KITAINDONESIASATU.COM – Vitamin D adalah nutrisi penting yang disintesis secara alami ketika kulit terkena sinar matahari. Zat ini tidak hanya menjaga kesehatan tulang dan persendian, tetapi juga memainkan peran besar dalam meningkatkan kekebalan tubuh dan mencegah penyakit kronis seperti diabetes dan penyakit jantung.

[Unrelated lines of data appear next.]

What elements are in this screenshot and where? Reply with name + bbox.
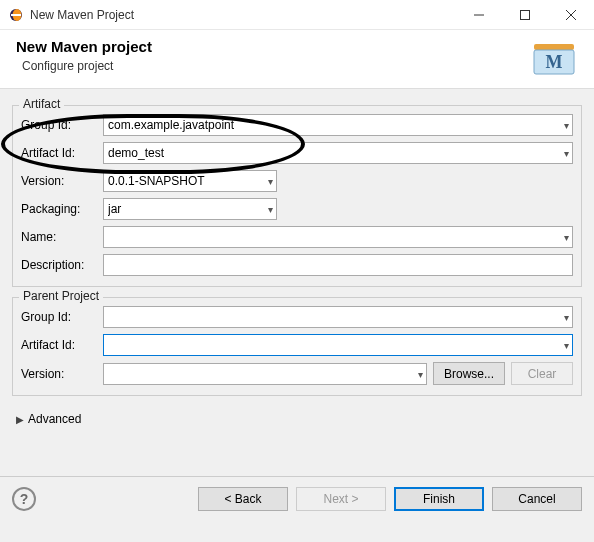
svg-rect-2 [11, 14, 21, 16]
title-bar: New Maven Project [0, 0, 594, 30]
advanced-toggle[interactable]: ▶ Advanced [12, 406, 582, 432]
window-title: New Maven Project [30, 8, 134, 22]
svg-rect-7 [534, 44, 574, 50]
eclipse-icon [8, 7, 24, 23]
svg-rect-4 [521, 10, 530, 19]
cancel-button[interactable]: Cancel [492, 487, 582, 511]
clear-button[interactable]: Clear [511, 362, 573, 385]
next-button[interactable]: Next > [296, 487, 386, 511]
name-input[interactable] [103, 226, 573, 248]
svg-text:M: M [546, 52, 563, 72]
version-label: Version: [21, 174, 103, 188]
artifact-legend: Artifact [19, 97, 64, 111]
button-bar: ? < Back Next > Finish Cancel [0, 477, 594, 523]
description-input[interactable] [103, 254, 573, 276]
triangle-right-icon: ▶ [16, 414, 24, 425]
artifact-id-label: Artifact Id: [21, 146, 103, 160]
description-label: Description: [21, 258, 103, 272]
artifact-group: Artifact Group Id: ▾ Artifact Id: ▾ Vers… [12, 105, 582, 287]
browse-button[interactable]: Browse... [433, 362, 505, 385]
group-id-input[interactable] [103, 114, 573, 136]
close-button[interactable] [548, 0, 594, 30]
dialog-header: New Maven project Configure project M [0, 30, 594, 89]
parent-project-group: Parent Project Group Id: ▾ Artifact Id: … [12, 297, 582, 396]
finish-button[interactable]: Finish [394, 487, 484, 511]
version-input[interactable] [103, 170, 277, 192]
maximize-button[interactable] [502, 0, 548, 30]
packaging-label: Packaging: [21, 202, 103, 216]
parent-version-label: Version: [21, 367, 103, 381]
parent-artifact-id-input[interactable] [103, 334, 573, 356]
parent-artifact-id-label: Artifact Id: [21, 338, 103, 352]
page-subtitle: Configure project [22, 59, 530, 73]
parent-version-input[interactable] [103, 363, 427, 385]
help-icon[interactable]: ? [12, 487, 36, 511]
parent-group-id-input[interactable] [103, 306, 573, 328]
parent-legend: Parent Project [19, 289, 103, 303]
artifact-id-input[interactable] [103, 142, 573, 164]
minimize-button[interactable] [456, 0, 502, 30]
group-id-label: Group Id: [21, 118, 103, 132]
name-label: Name: [21, 230, 103, 244]
maven-wizard-icon: M [530, 38, 578, 78]
page-title: New Maven project [16, 38, 530, 55]
back-button[interactable]: < Back [198, 487, 288, 511]
parent-group-id-label: Group Id: [21, 310, 103, 324]
advanced-label: Advanced [28, 412, 81, 426]
packaging-input[interactable] [103, 198, 277, 220]
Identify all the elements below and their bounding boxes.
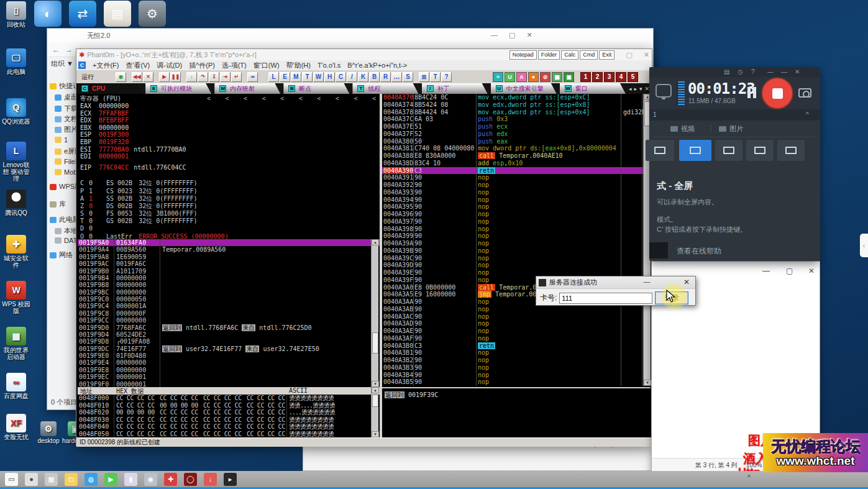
trace-over-icon[interactable]: ⇥	[220, 72, 231, 82]
step-over-icon[interactable]: ↷	[198, 72, 208, 82]
bank-arrow-icon[interactable]: <	[262, 94, 266, 103]
toolbar-letter-W[interactable]: W	[313, 72, 324, 82]
plugin-a-icon[interactable]: A	[516, 72, 527, 82]
desktop-small-icon-1[interactable]: ⚙desktop	[35, 421, 62, 444]
disasm-row[interactable]: 0040A39C90nop	[382, 255, 651, 262]
tab-可执行模块[interactable]: E可执行模块	[145, 83, 211, 94]
dump-row[interactable]: 0048F040CC CC CC CCCC CC CC CCCC CC CC C…	[78, 423, 380, 431]
menu-item[interactable]: +文件(F)	[93, 61, 119, 70]
disasm-row[interactable]: 0040A3B590nop	[382, 378, 651, 386]
bank-arrow-icon[interactable]: <	[336, 94, 339, 103]
stack-row[interactable]: 0019F9B400000000	[78, 275, 380, 281]
trace-into-icon[interactable]: ↧	[209, 72, 219, 82]
task-view-icon[interactable]: ▦	[45, 473, 58, 486]
tab-窗口[interactable]: W窗口	[560, 83, 626, 94]
disasm-row[interactable]: 0040A390C3retn	[382, 167, 651, 175]
titlebar-button-cmd[interactable]: Cmd	[580, 50, 598, 60]
stack-row[interactable]: 0019F9CC00000000	[78, 317, 380, 324]
menu-item[interactable]: 选-项(T)	[222, 61, 247, 70]
help-icon[interactable]: ?	[751, 68, 755, 75]
recorder-tab-视频[interactable]: 视频	[670, 124, 695, 134]
disasm-row[interactable]: 0040A39A90nop	[382, 240, 651, 247]
player-icon[interactable]: ▶	[104, 473, 117, 486]
folder-icon[interactable]: ▤	[724, 68, 729, 75]
browser-globe-icon[interactable]: ◐	[34, 1, 62, 27]
stack-row[interactable]: 0019F9A81E690059	[78, 254, 380, 260]
toolbar-letter-E[interactable]: E	[280, 72, 290, 82]
appearance-icon[interactable]: T	[430, 72, 441, 82]
help-icon[interactable]: ?	[441, 72, 452, 82]
record-icon[interactable]: ●	[25, 473, 38, 486]
desktop-icon-9[interactable]: ∞百度网盘	[1, 373, 31, 400]
organize-button[interactable]: 组织 ▼	[51, 59, 73, 68]
menu-item[interactable]: B^r'e.a'kP+o+i"n,t->	[347, 62, 407, 69]
until-return-icon[interactable]: ↵	[231, 72, 242, 82]
dump-row[interactable]: 0048F050CC CC CC CCCC CC CC CCCC CC CC C…	[78, 431, 380, 438]
close-icon[interactable]: ✕	[644, 51, 649, 59]
bank-arrow-icon[interactable]: <	[372, 94, 376, 103]
explorer-window-buttons[interactable]: —▢✕	[491, 31, 532, 39]
disassembly-panel[interactable]: 0040A3708B4C24 0Cmov ecx,dword ptr ss:[e…	[382, 94, 651, 386]
stack-row[interactable]: 0019F9D07768FA6C返回到 ntdll.7768FA6C 来自 nt…	[78, 324, 380, 331]
desktop-icon-8[interactable]: ▦我的世界启动器	[1, 327, 31, 360]
disasm-row[interactable]: 0040A38050push eax	[382, 138, 651, 145]
close-icon[interactable]: ✕	[795, 68, 800, 75]
stack-row[interactable]: 0019F9C40000001A	[78, 303, 380, 309]
console-icon[interactable]: ▸	[224, 473, 237, 486]
tab-CPU[interactable]: CCPU	[76, 83, 142, 94]
menu-item[interactable]: T'o.o'l.s	[318, 62, 340, 69]
step-into-icon[interactable]: ↓	[186, 72, 197, 82]
desktop-button-4[interactable]: 4	[616, 72, 626, 82]
disasm-row[interactable]: 0040A37C6A 03push 0x3	[382, 116, 651, 123]
tab-线程[interactable]: T线程	[352, 83, 418, 94]
toolbar-letter-K[interactable]: K	[358, 72, 368, 82]
plugin-eq-icon[interactable]: =	[493, 72, 503, 82]
stack-row[interactable]: 0019F9B0A1011709	[78, 268, 380, 275]
goto-icon[interactable]: ⇒	[247, 72, 258, 82]
stack-row[interactable]: 0019F9E001F0D480	[78, 352, 380, 359]
desktop-icon-1[interactable]: ▯回收站	[1, 1, 31, 28]
minimize2-icon[interactable]: —	[781, 68, 787, 75]
bag-icon[interactable]: ▮	[124, 473, 137, 486]
stack-scrollbar[interactable]: ▲▼	[371, 239, 378, 387]
titlebar-button-folder[interactable]: Folder	[538, 50, 560, 60]
explorer-nav-1[interactable]: 1	[55, 136, 68, 144]
notebooks-icon[interactable]: ▤	[104, 1, 131, 27]
360-icon[interactable]: ✚	[164, 473, 177, 486]
stack-row[interactable]: 0019F9EC00000001	[78, 373, 380, 380]
webcam-icon[interactable]	[656, 84, 672, 98]
pause-button[interactable]	[747, 87, 757, 98]
close-icon[interactable]: ✕	[143, 72, 153, 82]
toolbar-letter-B[interactable]: B	[369, 72, 380, 82]
toolbar-letter-S[interactable]: S	[403, 72, 413, 82]
desktop-button-1[interactable]: 1	[580, 72, 591, 82]
toolbar-letter-…[interactable]: …	[391, 72, 402, 82]
disasm-row[interactable]: 0040A39490nop	[382, 196, 651, 204]
registers-panel[interactable]: 寄存器 (FPU)<<<<<<<<<<EAX00000000ECX7FFAFBB…	[78, 94, 380, 239]
menu-item[interactable]: 查'看(V)	[126, 61, 150, 70]
menu-item[interactable]: 调-试(D)	[157, 61, 182, 70]
rewind-icon[interactable]: ◀◀	[132, 72, 142, 82]
swap-arrows-icon[interactable]: ⇄	[69, 1, 96, 27]
region-mode-icon[interactable]	[715, 140, 742, 161]
menu-item[interactable]: 插^件(P)	[189, 61, 215, 70]
minimize-icon[interactable]: —	[641, 278, 653, 285]
tab-nav-glyph[interactable]: ▸	[634, 86, 637, 92]
disasm-row[interactable]: 0040A388E8 830A0000call Temporar.0040AE1…	[382, 152, 651, 160]
explorer-nav-库[interactable]: 库	[50, 199, 66, 209]
stack-panel[interactable]: 0019F9A001634FA00019F9A40089A560Temporar…	[78, 239, 380, 387]
explorer-nav-下载[interactable]: 下载	[55, 104, 78, 113]
explorer-nav-文档[interactable]: 文档	[55, 114, 78, 124]
tab-nav-buttons[interactable]: ◂▸▾✕	[629, 83, 652, 94]
run-icon[interactable]: ▶	[159, 72, 170, 82]
disasm-row[interactable]: 0040A3748B5424 08mov edx,dword ptr ss:[e…	[382, 101, 651, 109]
online-help-link[interactable]: 查看在线帮助	[677, 246, 721, 257]
tab-补丁[interactable]: /补丁	[422, 83, 488, 94]
bank-arrow-icon[interactable]: <	[354, 94, 357, 103]
stack-row[interactable]: 0019F9C80000000F	[78, 310, 380, 317]
minimize-icon[interactable]: —	[491, 31, 498, 39]
bank-arrow-icon[interactable]: <	[207, 94, 211, 103]
disasm-row[interactable]: 0040A37E51push ecx	[382, 123, 651, 130]
plugin-screen-icon[interactable]: ▣	[564, 72, 574, 82]
disasm-row[interactable]: 0040A39690nop	[382, 211, 651, 218]
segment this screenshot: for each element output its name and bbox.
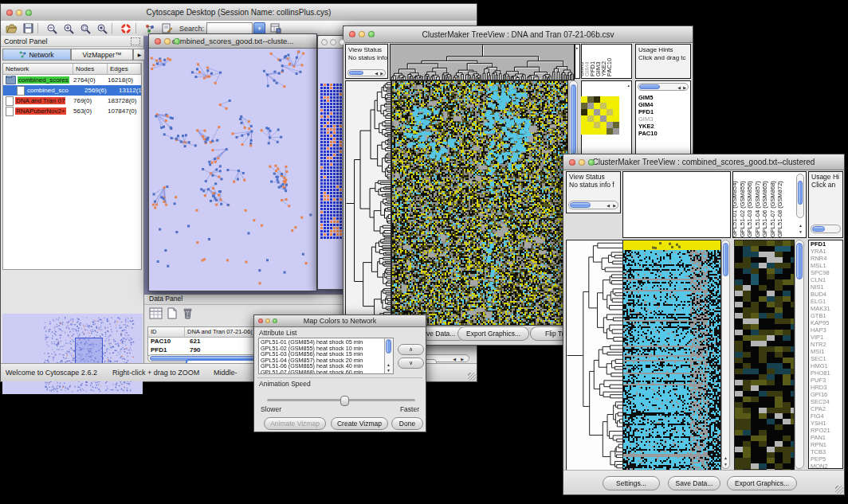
- scroll-up-icon[interactable]: ▲: [724, 455, 728, 460]
- scroll-left-icon[interactable]: ◀: [453, 357, 456, 361]
- attribute-list-vscrollbar[interactable]: ▲ ▼: [384, 338, 393, 373]
- close-icon[interactable]: [569, 159, 575, 166]
- column-dendrogram-panel[interactable]: [622, 171, 731, 238]
- move-up-button[interactable]: ∧: [398, 344, 424, 355]
- heatmap-zoom-view[interactable]: [734, 240, 795, 471]
- view-status-scrollbar[interactable]: ◀ ▶: [347, 69, 386, 76]
- scrollbar-thumb[interactable]: [386, 339, 391, 354]
- close-icon[interactable]: [258, 318, 263, 323]
- scroll-up-icon[interactable]: ▴: [627, 83, 630, 88]
- tab-vizmapper[interactable]: VizMapper™: [71, 49, 133, 61]
- annotation-icon[interactable]: [160, 22, 173, 34]
- float-panel-icon[interactable]: [131, 37, 140, 45]
- scroll-up-icon[interactable]: ▸: [576, 45, 579, 50]
- heatmap-vscrollbar[interactable]: ▲ ▼: [721, 240, 730, 469]
- splitter-strip[interactable]: ▸: [575, 44, 580, 79]
- usage-hints-scrollbar[interactable]: [811, 225, 841, 233]
- move-down-button[interactable]: ∨: [398, 357, 424, 369]
- zoom-window-icon[interactable]: [26, 10, 32, 16]
- resize-grip[interactable]: [835, 486, 843, 494]
- column-dendrogram[interactable]: [390, 44, 575, 80]
- scroll-right-icon[interactable]: ▶: [461, 357, 464, 361]
- scroll-left-icon[interactable]: ◀: [607, 203, 610, 208]
- zoom-window-icon[interactable]: [339, 39, 345, 45]
- treeview-combined-titlebar[interactable]: ClusterMaker TreeView : combined_scores_…: [563, 154, 844, 170]
- zoom-out-icon[interactable]: [45, 22, 58, 34]
- heatmap-global-view[interactable]: [391, 80, 568, 326]
- treeview-dna-titlebar[interactable]: ClusterMaker TreeView : DNA and Tran 07-…: [344, 26, 693, 43]
- zoom-window-icon[interactable]: [174, 38, 180, 45]
- animate-vizmap-button[interactable]: Animate Vizmap: [264, 417, 326, 430]
- export-graphics-button[interactable]: Export Graphics...: [457, 326, 529, 341]
- zoom-selected-icon[interactable]: [79, 22, 92, 34]
- close-icon[interactable]: [349, 31, 355, 37]
- zoom-window-icon[interactable]: [273, 318, 277, 323]
- plugin-network-icon[interactable]: [143, 22, 156, 34]
- done-button[interactable]: Done: [391, 417, 423, 430]
- scrollbar-thumb[interactable]: [796, 243, 803, 279]
- column-labels-vscrollbar[interactable]: [796, 174, 804, 218]
- scrollbar-thumb[interactable]: [798, 181, 803, 205]
- main-titlebar[interactable]: Cytoscape Desktop (Session Name: collins…: [1, 4, 477, 21]
- row-dendrogram[interactable]: [566, 240, 623, 471]
- scroll-left-icon[interactable]: ◀: [375, 71, 378, 76]
- scroll-left-icon[interactable]: ◀: [677, 85, 681, 90]
- scroll-down-icon[interactable]: ▼: [387, 368, 391, 373]
- scroll-up-icon[interactable]: ▲: [799, 223, 803, 228]
- save-data-button[interactable]: Save Data...: [668, 476, 720, 490]
- scroll-right-icon[interactable]: ▶: [380, 71, 383, 76]
- settings-button[interactable]: Settings...: [603, 476, 660, 490]
- zoom-in-icon[interactable]: [62, 22, 75, 34]
- zoom-window-icon[interactable]: [588, 159, 595, 166]
- animation-speed-slider[interactable]: [267, 399, 415, 401]
- correlation-matrix-zoom[interactable]: [581, 96, 619, 135]
- scrollbar-thumb[interactable]: [570, 202, 591, 208]
- close-icon[interactable]: [6, 10, 13, 16]
- save-icon[interactable]: [22, 22, 34, 34]
- attribute-list[interactable]: GPL51-01 (GSM854) heat shock 05 minGPL51…: [258, 338, 394, 374]
- minimize-icon[interactable]: [164, 38, 171, 45]
- network-table-row[interactable]: RNAPuberNov2+563(0)107847(0): [3, 106, 141, 116]
- minimize-icon[interactable]: [330, 39, 336, 45]
- col-nodes[interactable]: Nodes: [73, 64, 108, 74]
- attribute-list-item[interactable]: GPL51-07 (GSM868) heat shock 60 min: [259, 369, 384, 375]
- close-icon[interactable]: [155, 38, 161, 45]
- scroll-down-icon[interactable]: ▼: [799, 229, 803, 234]
- network-table-row[interactable]: combined_scores2764(0)16218(0): [3, 75, 141, 85]
- create-vizmap-button[interactable]: Create Vizmap: [331, 417, 388, 430]
- slider-thumb[interactable]: [340, 396, 349, 406]
- open-file-icon[interactable]: [5, 22, 18, 34]
- heatmap-global-view[interactable]: [622, 240, 721, 471]
- delete-attribute-icon[interactable]: [183, 307, 193, 323]
- network-table-row[interactable]: DNA and Tran 07769(0)183728(0): [3, 96, 141, 106]
- view-status-scrollbar[interactable]: ◀ ▶: [568, 201, 618, 209]
- gene-panel-hscrollbar[interactable]: ◀ ▶: [638, 83, 689, 91]
- zoom-window-icon[interactable]: [368, 31, 375, 37]
- close-icon[interactable]: [321, 39, 328, 45]
- scrollbar-thumb[interactable]: [723, 243, 728, 276]
- birdseye-view[interactable]: [2, 314, 143, 394]
- zoom-vscrollbar[interactable]: [795, 240, 804, 469]
- scroll-up-icon[interactable]: ▲: [387, 362, 391, 367]
- minimize-icon[interactable]: [265, 318, 270, 323]
- col-network[interactable]: Network: [3, 64, 73, 74]
- minimize-icon[interactable]: [359, 31, 365, 37]
- scrollbar-thumb[interactable]: [571, 84, 576, 154]
- minimize-icon[interactable]: [16, 10, 22, 16]
- network-table-row[interactable]: combined_sco2569(6)13112(15): [3, 85, 141, 96]
- scroll-right-icon[interactable]: ▶: [683, 85, 686, 90]
- zoom-fit-icon[interactable]: [96, 22, 108, 34]
- minimize-icon[interactable]: [579, 159, 585, 166]
- row-dendrogram[interactable]: [345, 80, 391, 326]
- select-attributes-icon[interactable]: [149, 307, 163, 323]
- resize-grip[interactable]: [468, 373, 476, 381]
- new-attribute-icon[interactable]: [167, 307, 178, 323]
- scrollbar-thumb[interactable]: [812, 226, 825, 232]
- col-id[interactable]: ID: [148, 327, 185, 337]
- network-view-titlebar[interactable]: combined_scores_good.txt--cluste...: [149, 34, 316, 49]
- scrollbar-thumb[interactable]: [639, 84, 660, 89]
- tab-network[interactable]: Network: [2, 49, 71, 61]
- scrollbar-thumb[interactable]: [349, 71, 363, 75]
- scroll-down-icon[interactable]: ▼: [724, 462, 728, 467]
- network-view-canvas[interactable]: [150, 49, 316, 290]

Menurut Dr. Tran Thi Minh Hanh, Kepala Departemen Dietetik Rumah Sakit Hoan My Saigon, kekurangan vitamin D kini menjadi masalah umum di Vietnam — meskipun negara tersebut kaya akan sinar matahari.
Penyebab utamanya adalah gaya hidup modern yang membuat banyak orang jarang beraktivitas di luar ruangan, penggunaan tabir surya berlebihan, serta polusi udara yang menghambat penyerapan sinar UVB oleh kulit.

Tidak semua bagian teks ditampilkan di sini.